How do caches work?
November 12, 2025
I think it is fair to say that most people have an idea of what caching does at a variety of levels. To someone not in tech, "clearing your cache" (also those yummy cookies!) is a way to get your browser to update. So it is understood that some data is stored pretty close to you. To someone in tech, you may understand that caching data is a way to keep it accessible so that you don't have to go and retrieve it. Content Delivery Networks (CDN's) cache webpages (and other data that is distributed) at different locations so that your performance as a user is faster. Great, makes sense!
For both of these examples, the ideas are based on what comes from CPU hardware. When a program is running and fetching instructions/data, accessing memory can be costly (in terms of cycle time).
Locality
When we fetch data from memory, there are two different themes that emerge. Data that was just accessed is likely to be accessed again, and data that is accessed will be close to the data that was accessed in the prior instruction. Those are two examples of temporal locality and spatial locality, respectively. A good way to think about this is in loops. Let's look at the code below.
int sum = 0;
for (i = 0; i < 10, i++) {
sum = sum + arr[i];
}
For each value between 0 and 9, we add to the sum the value from arr at location i. Each time we iterate through the loop, we are accessing the sum (temporal locality) and we are accessing the next position in the array (spatial locality).
Specifically looking at temporal locality, accessing the value of sum from memory each time we use it can become quite a bottleneck in our program, especially when the loop becomes much larger. This is where cacheing comes in! Instead of going to the main memory every iteration, what if had a smaller memory module on the chip? It would be closer to all of the work that is being done which would make it much faster.

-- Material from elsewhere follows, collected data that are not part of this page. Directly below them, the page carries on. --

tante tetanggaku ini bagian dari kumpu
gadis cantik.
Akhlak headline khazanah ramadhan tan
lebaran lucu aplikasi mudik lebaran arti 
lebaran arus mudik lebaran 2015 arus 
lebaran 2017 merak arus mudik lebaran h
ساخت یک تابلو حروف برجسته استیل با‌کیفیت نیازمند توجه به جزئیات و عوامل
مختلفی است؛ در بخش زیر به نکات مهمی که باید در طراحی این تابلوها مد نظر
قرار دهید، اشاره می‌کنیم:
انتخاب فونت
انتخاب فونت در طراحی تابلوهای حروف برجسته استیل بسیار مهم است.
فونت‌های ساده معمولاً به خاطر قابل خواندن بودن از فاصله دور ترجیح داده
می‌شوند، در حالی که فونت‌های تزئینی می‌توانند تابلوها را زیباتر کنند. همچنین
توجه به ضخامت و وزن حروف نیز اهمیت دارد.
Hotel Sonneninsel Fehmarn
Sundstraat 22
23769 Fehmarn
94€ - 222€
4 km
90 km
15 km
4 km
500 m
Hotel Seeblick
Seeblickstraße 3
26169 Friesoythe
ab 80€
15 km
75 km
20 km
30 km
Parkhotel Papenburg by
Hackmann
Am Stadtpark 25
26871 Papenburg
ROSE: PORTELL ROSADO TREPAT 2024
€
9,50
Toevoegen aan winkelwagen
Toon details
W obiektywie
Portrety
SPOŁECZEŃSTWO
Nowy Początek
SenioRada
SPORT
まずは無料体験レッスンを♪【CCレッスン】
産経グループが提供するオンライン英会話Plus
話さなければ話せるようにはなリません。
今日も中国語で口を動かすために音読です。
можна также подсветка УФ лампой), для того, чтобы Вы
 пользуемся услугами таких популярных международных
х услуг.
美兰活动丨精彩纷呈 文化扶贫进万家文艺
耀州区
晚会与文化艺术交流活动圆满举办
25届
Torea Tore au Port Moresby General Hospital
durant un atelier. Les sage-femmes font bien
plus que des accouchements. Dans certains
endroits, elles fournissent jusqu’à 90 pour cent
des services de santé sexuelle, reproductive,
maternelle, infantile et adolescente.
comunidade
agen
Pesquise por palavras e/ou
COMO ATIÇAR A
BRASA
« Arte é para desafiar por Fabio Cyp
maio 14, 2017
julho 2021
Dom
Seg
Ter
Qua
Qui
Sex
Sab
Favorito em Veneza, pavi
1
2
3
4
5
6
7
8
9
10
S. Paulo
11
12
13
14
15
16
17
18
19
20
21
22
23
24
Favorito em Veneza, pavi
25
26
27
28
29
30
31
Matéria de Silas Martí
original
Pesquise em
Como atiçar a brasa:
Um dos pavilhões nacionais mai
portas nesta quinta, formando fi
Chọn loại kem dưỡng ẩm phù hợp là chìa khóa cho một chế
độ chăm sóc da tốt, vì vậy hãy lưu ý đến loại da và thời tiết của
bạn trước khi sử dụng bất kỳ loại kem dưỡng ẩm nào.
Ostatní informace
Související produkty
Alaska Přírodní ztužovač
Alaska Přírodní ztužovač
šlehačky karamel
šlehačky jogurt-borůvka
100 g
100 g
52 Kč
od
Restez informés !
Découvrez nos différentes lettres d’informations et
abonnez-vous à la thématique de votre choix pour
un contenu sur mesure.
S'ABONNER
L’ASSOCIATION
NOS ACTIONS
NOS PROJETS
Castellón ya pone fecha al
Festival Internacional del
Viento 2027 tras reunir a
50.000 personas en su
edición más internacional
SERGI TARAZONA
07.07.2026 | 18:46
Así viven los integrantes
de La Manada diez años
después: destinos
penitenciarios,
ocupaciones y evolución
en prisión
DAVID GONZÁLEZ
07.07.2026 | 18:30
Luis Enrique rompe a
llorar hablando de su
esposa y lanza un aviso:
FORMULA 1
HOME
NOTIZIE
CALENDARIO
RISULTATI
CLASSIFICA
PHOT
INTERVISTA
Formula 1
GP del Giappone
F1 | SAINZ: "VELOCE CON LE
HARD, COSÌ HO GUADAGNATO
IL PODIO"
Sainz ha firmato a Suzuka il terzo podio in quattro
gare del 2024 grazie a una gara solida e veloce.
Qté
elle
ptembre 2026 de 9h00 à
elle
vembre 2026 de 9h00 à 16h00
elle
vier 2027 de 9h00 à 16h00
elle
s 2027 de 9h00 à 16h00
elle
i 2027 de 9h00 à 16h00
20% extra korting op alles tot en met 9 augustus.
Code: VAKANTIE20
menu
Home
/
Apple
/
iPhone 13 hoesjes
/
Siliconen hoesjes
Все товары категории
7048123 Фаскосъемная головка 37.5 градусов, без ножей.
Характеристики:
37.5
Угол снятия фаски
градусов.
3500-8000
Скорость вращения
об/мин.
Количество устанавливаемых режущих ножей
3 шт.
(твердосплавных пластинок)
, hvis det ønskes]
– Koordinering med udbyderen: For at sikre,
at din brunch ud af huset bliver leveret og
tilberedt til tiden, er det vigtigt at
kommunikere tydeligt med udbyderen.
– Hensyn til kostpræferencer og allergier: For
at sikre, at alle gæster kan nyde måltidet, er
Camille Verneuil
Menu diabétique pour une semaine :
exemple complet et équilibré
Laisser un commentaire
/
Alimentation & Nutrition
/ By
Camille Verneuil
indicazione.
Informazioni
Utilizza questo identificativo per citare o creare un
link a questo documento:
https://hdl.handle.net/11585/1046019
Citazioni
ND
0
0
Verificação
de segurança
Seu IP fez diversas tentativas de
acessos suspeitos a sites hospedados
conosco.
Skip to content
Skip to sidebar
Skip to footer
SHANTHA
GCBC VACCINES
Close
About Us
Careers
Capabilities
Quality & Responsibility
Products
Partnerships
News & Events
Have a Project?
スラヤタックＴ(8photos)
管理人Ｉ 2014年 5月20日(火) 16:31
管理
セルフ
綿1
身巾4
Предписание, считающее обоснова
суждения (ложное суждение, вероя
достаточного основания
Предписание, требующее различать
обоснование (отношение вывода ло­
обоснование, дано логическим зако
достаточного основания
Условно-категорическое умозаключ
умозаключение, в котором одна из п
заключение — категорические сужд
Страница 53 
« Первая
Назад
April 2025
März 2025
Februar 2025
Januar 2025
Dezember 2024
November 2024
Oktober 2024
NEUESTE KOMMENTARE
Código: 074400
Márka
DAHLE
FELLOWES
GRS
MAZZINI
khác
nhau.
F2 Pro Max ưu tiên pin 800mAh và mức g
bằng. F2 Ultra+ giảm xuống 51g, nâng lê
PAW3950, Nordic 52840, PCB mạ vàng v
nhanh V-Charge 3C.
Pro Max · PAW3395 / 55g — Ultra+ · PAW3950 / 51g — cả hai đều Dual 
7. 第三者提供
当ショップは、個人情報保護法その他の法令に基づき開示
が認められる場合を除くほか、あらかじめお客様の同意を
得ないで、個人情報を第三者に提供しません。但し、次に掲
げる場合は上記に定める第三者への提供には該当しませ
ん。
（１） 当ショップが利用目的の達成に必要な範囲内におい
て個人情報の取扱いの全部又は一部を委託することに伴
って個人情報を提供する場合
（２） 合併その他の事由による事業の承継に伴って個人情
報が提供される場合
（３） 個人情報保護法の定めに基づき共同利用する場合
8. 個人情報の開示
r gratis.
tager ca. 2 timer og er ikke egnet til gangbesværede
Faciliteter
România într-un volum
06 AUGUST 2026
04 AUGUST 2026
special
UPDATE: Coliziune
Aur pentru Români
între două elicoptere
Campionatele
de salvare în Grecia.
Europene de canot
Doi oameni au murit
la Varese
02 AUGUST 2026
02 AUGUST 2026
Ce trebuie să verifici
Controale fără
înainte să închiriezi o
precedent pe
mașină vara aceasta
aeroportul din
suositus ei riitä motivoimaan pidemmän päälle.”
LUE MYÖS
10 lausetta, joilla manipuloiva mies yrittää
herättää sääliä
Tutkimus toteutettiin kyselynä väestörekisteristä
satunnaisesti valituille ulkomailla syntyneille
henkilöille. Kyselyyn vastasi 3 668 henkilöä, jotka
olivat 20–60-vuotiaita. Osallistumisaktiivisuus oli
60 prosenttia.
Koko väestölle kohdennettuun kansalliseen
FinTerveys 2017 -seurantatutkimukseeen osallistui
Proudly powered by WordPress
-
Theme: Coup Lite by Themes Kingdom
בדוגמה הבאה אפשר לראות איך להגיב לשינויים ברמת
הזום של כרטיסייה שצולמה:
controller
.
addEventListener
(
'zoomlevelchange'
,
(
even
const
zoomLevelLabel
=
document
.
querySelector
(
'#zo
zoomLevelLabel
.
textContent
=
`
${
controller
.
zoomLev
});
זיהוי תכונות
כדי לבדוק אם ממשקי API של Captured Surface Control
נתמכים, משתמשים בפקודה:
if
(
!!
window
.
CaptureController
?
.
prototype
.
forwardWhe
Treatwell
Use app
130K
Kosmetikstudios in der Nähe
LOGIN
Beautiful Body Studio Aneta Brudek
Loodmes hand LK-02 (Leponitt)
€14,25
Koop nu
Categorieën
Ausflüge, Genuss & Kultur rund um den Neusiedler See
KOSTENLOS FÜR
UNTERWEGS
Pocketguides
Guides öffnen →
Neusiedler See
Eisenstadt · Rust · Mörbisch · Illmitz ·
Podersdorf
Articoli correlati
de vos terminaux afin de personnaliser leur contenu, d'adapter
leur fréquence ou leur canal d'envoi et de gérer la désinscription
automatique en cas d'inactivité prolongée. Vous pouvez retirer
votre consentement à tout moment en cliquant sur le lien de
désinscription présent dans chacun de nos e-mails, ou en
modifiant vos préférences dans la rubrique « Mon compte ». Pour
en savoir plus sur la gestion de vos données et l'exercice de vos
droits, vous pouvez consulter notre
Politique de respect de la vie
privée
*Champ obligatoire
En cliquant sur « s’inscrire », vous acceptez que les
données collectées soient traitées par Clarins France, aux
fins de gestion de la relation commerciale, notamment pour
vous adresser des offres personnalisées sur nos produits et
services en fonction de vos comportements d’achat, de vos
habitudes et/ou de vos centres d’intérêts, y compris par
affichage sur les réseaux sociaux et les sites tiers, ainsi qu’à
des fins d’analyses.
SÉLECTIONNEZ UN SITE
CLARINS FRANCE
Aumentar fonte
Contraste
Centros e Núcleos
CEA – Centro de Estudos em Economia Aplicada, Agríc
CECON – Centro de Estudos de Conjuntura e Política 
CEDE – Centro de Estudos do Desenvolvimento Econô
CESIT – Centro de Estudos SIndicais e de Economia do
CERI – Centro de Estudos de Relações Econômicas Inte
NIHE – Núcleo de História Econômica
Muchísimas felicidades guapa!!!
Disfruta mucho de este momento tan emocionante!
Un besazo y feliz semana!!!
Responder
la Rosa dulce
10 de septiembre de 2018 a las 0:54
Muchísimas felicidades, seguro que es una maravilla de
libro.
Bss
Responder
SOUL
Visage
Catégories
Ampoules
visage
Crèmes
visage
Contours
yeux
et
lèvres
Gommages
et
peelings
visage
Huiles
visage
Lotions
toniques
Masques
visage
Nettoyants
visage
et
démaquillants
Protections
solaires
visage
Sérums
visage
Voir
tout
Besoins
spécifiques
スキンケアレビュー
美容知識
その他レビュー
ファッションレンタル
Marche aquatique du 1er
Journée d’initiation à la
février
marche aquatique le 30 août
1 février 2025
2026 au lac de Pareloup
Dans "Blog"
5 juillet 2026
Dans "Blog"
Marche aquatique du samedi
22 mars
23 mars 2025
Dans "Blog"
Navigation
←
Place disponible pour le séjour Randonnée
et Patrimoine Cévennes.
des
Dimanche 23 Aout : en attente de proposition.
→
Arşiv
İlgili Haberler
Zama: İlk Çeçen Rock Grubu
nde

For now, I am only going to focus on a single core with a single cache. Caches in hardware can become more complex with multiple levels (L1, L2, or L3) and multiple cores (how does one core know what is in the cache of a different core?).
Hit or Miss?
Whether we have a cache hit or cache miss, it is pretty straightforward. If the data we are trying to get is in the cache, it's a hit! And if it is not, then it's a miss. The data we are tying to get is based on the address of the location of the data in memory.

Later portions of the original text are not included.